O PL 4.132/2025, do senador Jaques Wagner (PT-BA), recebeu voto favorável do relator, senador José Lacerda (PSD-MT), com emendas. A matéria segue  para a Comissão de Ciência, Tecnologia, Inovação e Informática (CCT). 

A proposta orienta ações da União (em cooperação com estados, municípios, produtores rurais, agricultores familiares, povos indígenas, povos e comunidades tradicionais e sociedade civil) com foco na digitalização inclusiva, sustentável e inovadora do meio rural. 

Entre os objetivos da política, estão:

  • ampliação da conectividade rural;
  • fomento à transformação digital no campo;
  • capacitação de produtores e trabalhadores rurais em habilidades digitais;
  • implantação de infraestrutura e governança de dados voltada à conservação ambiental, prevenção de desastres e proteção de povos e comunidades tradicionais.  

Os instrumentos de implementação incluem programas de pesquisa, desenvolvimento e inovação, capacitação e assistência técnica, certificação digital, rastreabilidade e criação dos Centros de Serviço Compartilhado Digital Rural (CSC Digital Rural).

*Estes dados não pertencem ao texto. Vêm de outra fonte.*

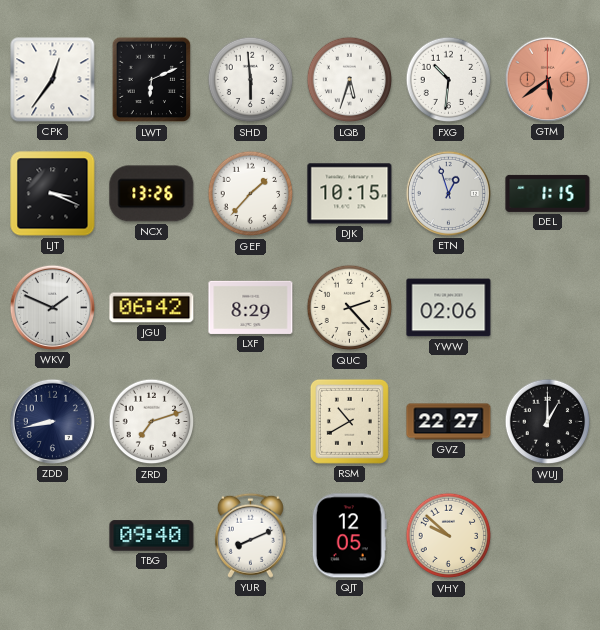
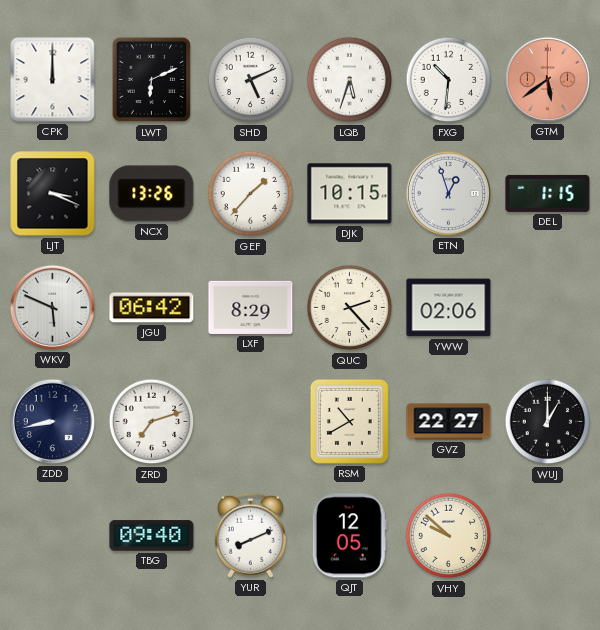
CPK: 12:36 -> 12:00
SHD: 5:59 -> 5:11
WKV: 1:49 -> 5:49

Também é proposto o Programa Nacional de Incubação de Soluções Digitais para Agricultura Familiar e Tradicional, com foco em tecnologias adaptadas à realidade local. 

O projeto prevê ainda mecanismos de monitoramento anual da execução da política, com indicadores de conectividade, inclusão digital, laboratórios implantados e tecnologias sociais desenvolvidas.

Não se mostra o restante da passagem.